Tel. +9647504228908, E-mail: altmimidj@yahoo.com
Background: Specific alleles present at the HLA-DR/DQ loci seem to be associated with disease activity of rheumatoid arthritis.
Aim: In the present study, our aim was to investigate the distribution of HLA-DR/DQ alleles among Kurd patients with rheumatoid arthritis and to ascertain their relationship with disease activity.
Materials and Methods: Sixty five patients with rheumatoid arthritis (RA) and 65 apparently healthy subjects participated in the study. Diagnosis and disease activity were confirmed. Blood analyses, including those of laboratory markers of disease activity, were done. The 28 joint disease activity score (DAS-28) was calculated. HLA-DR/DQ typing was performed by polymerase chain reaction (PCR).The association between HLA-DR/DQ genotypes and disease activity was determined.

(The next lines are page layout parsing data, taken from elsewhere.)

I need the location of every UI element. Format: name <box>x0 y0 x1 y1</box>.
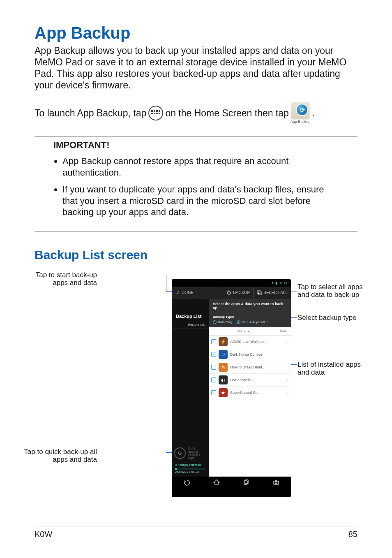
launch-post: . <box>312 108 314 119</box>
app-name: How to Draw: Band.. <box>230 365 281 369</box>
nav-bar <box>172 477 291 490</box>
app-backup-app-icon: App Backup <box>291 102 311 124</box>
app-icon: ⚡ <box>219 337 228 346</box>
svg-rect-6 <box>156 113 158 114</box>
app-row[interactable]: ✓◐Led Zeppelin– <box>209 374 291 387</box>
phone-screenshot: ▮ 12:00 ✓ DONE BACKUP SELECT ALL <box>172 279 291 497</box>
battery-icon: ▮ <box>275 281 277 285</box>
app-checkbox[interactable]: ✓ <box>211 365 216 370</box>
app-size: – <box>284 340 288 343</box>
svg-rect-2 <box>156 110 158 112</box>
callout-quick-backup: Tap to quick back-up all apps and data <box>19 448 97 464</box>
quick-line: All data & <box>188 453 201 456</box>
all-apps-icon <box>148 106 163 120</box>
important-item: App Backup cannot restore apps that requ… <box>62 155 339 178</box>
main-header: Select the apps & data you want to back … <box>209 299 291 314</box>
app-size: – <box>284 391 288 394</box>
important-item: If you want to duplicate your apps and d… <box>62 184 339 218</box>
launch-mid: on the Home Screen then tap <box>165 108 288 119</box>
storage-size: 24.06MB / 1.98GB <box>172 470 209 477</box>
quick-backup-button[interactable]: ⟳ Quick Backup All data & apps <box>174 447 206 460</box>
app-size: – <box>284 353 288 356</box>
nav-recent-icon[interactable] <box>243 479 249 487</box>
callout-app-list: List of installed apps and data <box>297 361 371 377</box>
app-name: Dark Horse Comics <box>230 352 281 357</box>
app-icon: D <box>219 350 228 359</box>
important-block: IMPORTANT! App Backup cannot restore app… <box>35 140 357 228</box>
quick-line: Quick <box>188 447 201 450</box>
nav-camera-icon[interactable] <box>273 479 279 487</box>
storage-progress <box>175 468 205 470</box>
svg-rect-5 <box>154 113 155 114</box>
select-all-label: SELECT ALL <box>263 290 288 295</box>
col-date: Date <box>274 329 287 333</box>
svg-point-8 <box>227 291 231 294</box>
app-name: Led Zeppelin <box>230 378 281 382</box>
svg-rect-15 <box>275 480 277 481</box>
app-backup-icon-label: App Backup <box>291 120 311 124</box>
section-heading: Backup List screen <box>35 248 357 262</box>
intro-paragraph: App Backup allows you to back up your in… <box>35 45 357 91</box>
app-list: ✓⚡AC/DC Live Wallpap..–✓DDark Horse Comi… <box>209 336 291 476</box>
refresh-icon: ⟳ <box>174 447 186 459</box>
page-title: App Backup <box>35 24 357 42</box>
status-bar: ▮ 12:00 <box>172 279 291 287</box>
app-checkbox[interactable]: ✓ <box>211 352 216 357</box>
svg-rect-4 <box>151 113 153 114</box>
svg-rect-3 <box>159 110 160 112</box>
radio-data-only[interactable]: Data Only <box>213 320 233 324</box>
wifi-icon <box>272 281 274 285</box>
footer-page: 85 <box>348 530 357 539</box>
app-name: SuperNatural Soun.. <box>230 391 281 395</box>
sidebar: Backup List Restore List ⟳ Quick Backup … <box>172 299 209 477</box>
svg-point-14 <box>275 482 277 484</box>
callout-select-all: Tap to select all apps and data to back-… <box>297 283 371 299</box>
radio-data-app[interactable]: Data & Application <box>237 320 268 324</box>
app-checkbox[interactable]: ✓ <box>211 390 216 395</box>
nav-home-icon[interactable] <box>213 479 220 487</box>
select-all-button[interactable]: SELECT ALL <box>253 287 291 299</box>
done-label: DONE <box>182 290 194 295</box>
status-time: 12:00 <box>279 281 288 285</box>
app-size: – <box>284 379 288 382</box>
app-icon: ◐ <box>219 375 228 384</box>
nav-back-icon[interactable] <box>183 479 190 487</box>
app-row[interactable]: ✓⚡AC/DC Live Wallpap..– <box>209 336 291 348</box>
radio-label: Data & Application <box>242 320 268 324</box>
quick-line: apps <box>188 456 201 460</box>
callout-start-backup: Tap to start back-up apps and data <box>19 271 97 287</box>
sidebar-title: Backup List <box>172 309 209 321</box>
app-size: – <box>284 366 288 369</box>
action-bar: ✓ DONE BACKUP SELECT ALL <box>172 287 291 299</box>
column-header[interactable]: Name▲ Date <box>209 327 291 336</box>
important-label: IMPORTANT! <box>53 140 339 150</box>
app-row[interactable]: ✓✎How to Draw: Band..– <box>209 361 291 374</box>
quick-line: Backup <box>188 450 201 454</box>
svg-rect-1 <box>154 110 155 112</box>
radio-label: Data Only <box>218 320 233 324</box>
selection-count: 4 item(s) selected <box>172 462 209 468</box>
divider <box>35 231 357 232</box>
app-checkbox[interactable]: ✓ <box>211 377 216 382</box>
app-checkbox[interactable]: ✓ <box>211 339 216 344</box>
divider <box>35 136 357 137</box>
page-footer: K0W 85 <box>35 526 357 539</box>
check-icon: ✓ <box>176 290 180 296</box>
sort-arrow-icon: ▲ <box>247 330 250 333</box>
app-icon: ★ <box>219 388 228 397</box>
backup-label: BACKUP <box>233 290 250 295</box>
backup-type-section: Backup Type: Data Only Data & Applicatio… <box>209 313 291 327</box>
launch-pre: To launch App Backup, tap <box>35 108 146 119</box>
backup-type-label: Backup Type: <box>213 315 287 319</box>
svg-rect-0 <box>151 110 153 112</box>
sidebar-item-restore[interactable]: Restore List <box>172 321 209 329</box>
app-row[interactable]: ✓DDark Horse Comics– <box>209 348 291 361</box>
footer-model: K0W <box>35 530 52 539</box>
app-row[interactable]: ✓★SuperNatural Soun..– <box>209 387 291 399</box>
col-name: Name <box>238 329 246 333</box>
done-button[interactable]: ✓ DONE <box>172 287 198 299</box>
app-name: AC/DC Live Wallpap.. <box>230 340 281 344</box>
screenshot-diagram: Tap to start back-up apps and data Tap t… <box>35 271 357 505</box>
backup-button[interactable]: BACKUP <box>223 287 253 299</box>
app-icon: ✎ <box>219 363 228 372</box>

Results: The most frequent alleles which were identified in RA patients were HLA-DRBI*01(23.1%) and HLA-DQBI*6(34.6%), whereas in healthy subjects, they were HLA-DRBI*11(17.7%) and HLA-DQBI*03(35.4%). Patients with active disease had high frequencies of HLA-DQBI*6 (40.0%) as compared to those with moderate disease activity (16.7%); OR=3.33. Patients with severe RA had increased frequencies of HLA-DQBI*6 (56.3%) as compared to those with mild RA (10.0%); OR = 11.57. Patients with positive rheumatoid factor (RF) and positive Anti-citrullinated peptide antibody (Anti-CCP), also had high frequencies of HLA-DQBI*06 (38.4% and 39.4%) as compared to frequencies of 11.1% and 15.4% which were seen in patients with negative rheumatoid factor and negative anti-CCP (OR= 4.98 and3.10) respectively.
Conclusion: HLA-DQBI*06 was found to be more common in Kurd patients and it was significantly associated with disease activity; this may indicate a high risk for developing a more progressive type of the disease.